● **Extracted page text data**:
BEGIN
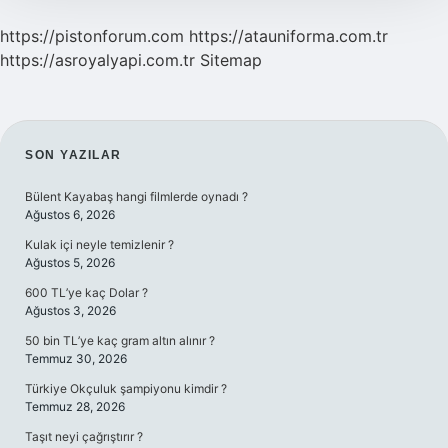
https://pistonforum.com
https://atauniforma.com.tr
https://asroyalyapi.com.tr
Sitemap
SIDEBAR
SON YAZILAR
Bülent Kayabaş hangi filmlerde oynadı ?
Ağustos 6, 2026
Kulak içi neyle temizlenir ?
Ağustos 5, 2026
600 TL’ye kaç Dolar ?
Ağustos 3, 2026
50 bin TL’ye kaç gram altın alınır ?
Temmuz 30, 2026
Türkiye Okçuluk şampiyonu kimdir ?
Temmuz 28, 2026
Taşıt neyi çağrıştırır ?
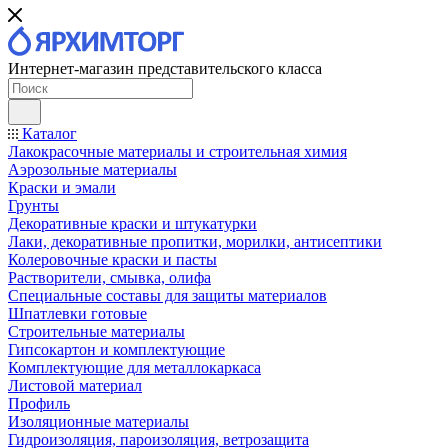
Интернет-магазин представительского класса
Каталог
Лакокрасочные материалы и строительная химия
Аэрозольные материалы
Краски и эмали
Грунты
Декоративные краски и штукатурки
Лаки, декоративные пропитки, морилки, антисептики
Колеровочные краски и пасты
Растворители, смывка, олифа
Специальные составы для защиты материалов
Шпатлевки готовые
Строительные материалы
Гипсокартон и комплектующие
Комплектующие для металлокаркаса
Листовой материал
Профиль
Изоляционные материалы
Гидроизоляция, пароизоляция, ветрозащита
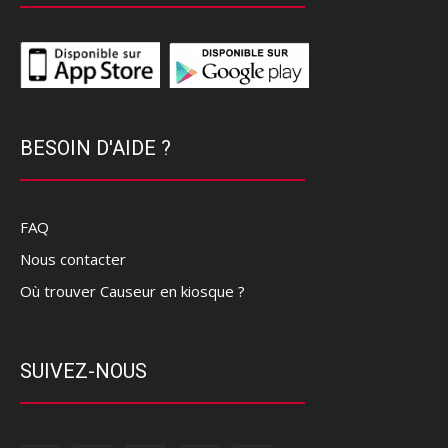
BESOIN D'AIDE ?
FAQ
Nous contacter
Où trouver Causeur en kiosque ?
SUIVEZ-NOUS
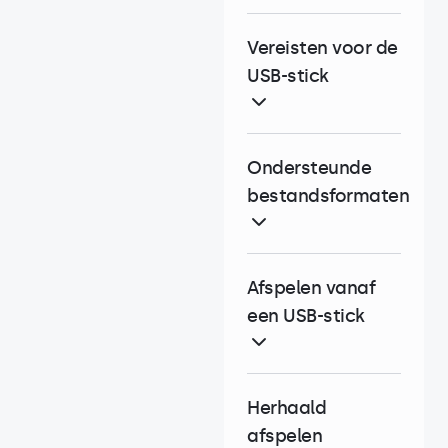
Vereisten voor de
USB-stick
Ondersteunde
bestandsformaten
Afspelen vanaf
een USB-stick
Herhaald
afspelen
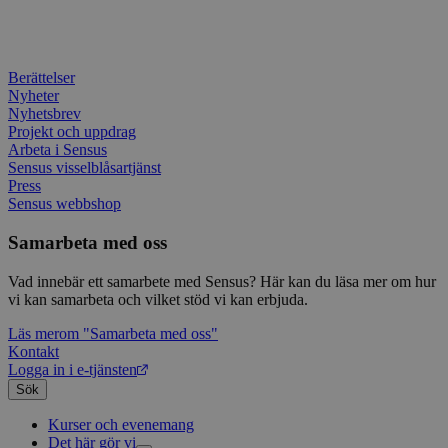
betee
webbp
är en 
prefix
kort s
Berättelser
bokstä
Nyheter
refer
instäl
Nyhetsbrev
Projekt och uppdrag
Arbeta i Sensus
Sensus visselblåsartjänst
Press
Sensus webbshop
Samarbeta med oss
Vad innebär ett samarbete med Sensus? Här kan du läsa mer om hur
vi kan samarbeta och vilket stöd vi kan erbjuda.
Läs mer
om "Samarbeta med oss"
Kontakt
Logga in i e-tjänsten
Sök
Kurser och evenemang
Det här gör vi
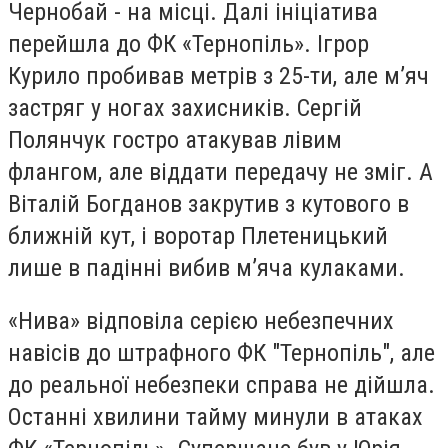
Чернобай - на місці. Далі ініціатива
перейшла до ФК «Тернопіль». Ігрор
Курило пробивав метрів з 25-ти, але м’яч
застряг у ногах захисників. Сергій
Полянчук гостро атакував лівим
флангом, але віддати передачу не зміг. А
Віталій Богданов закрутив з кутового в
ближній кут, і воротар Плетеницький
лише в падінні вибив м’яча кулаками.
«Нива» відповіла серією небезпечних
навісів до штрафного ФК "Тернопіль", але
до реальної небезпеки справа не дійшла.
Останні хвилини тайму минули в атаках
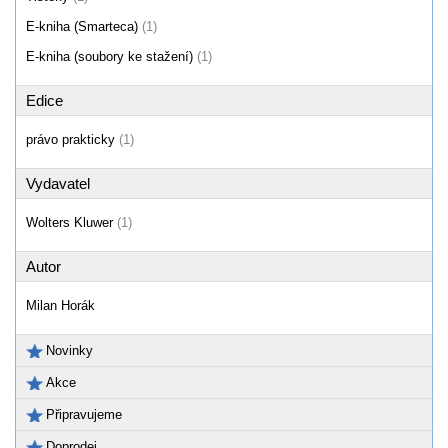
E-kniha (Smarteca)
(1)
E-kniha (soubory ke stažení)
(1)
Edice
právo prakticky
(1)
Vydavatel
Wolters Kluwer
(1)
Autor
Milan Horák
Novinky
Akce
Připravujeme
Doprodej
END
● **Assignment**:
How many lines in these entries hold the string "https"? Answer with the number alone.

● **Result for this exercise**:
3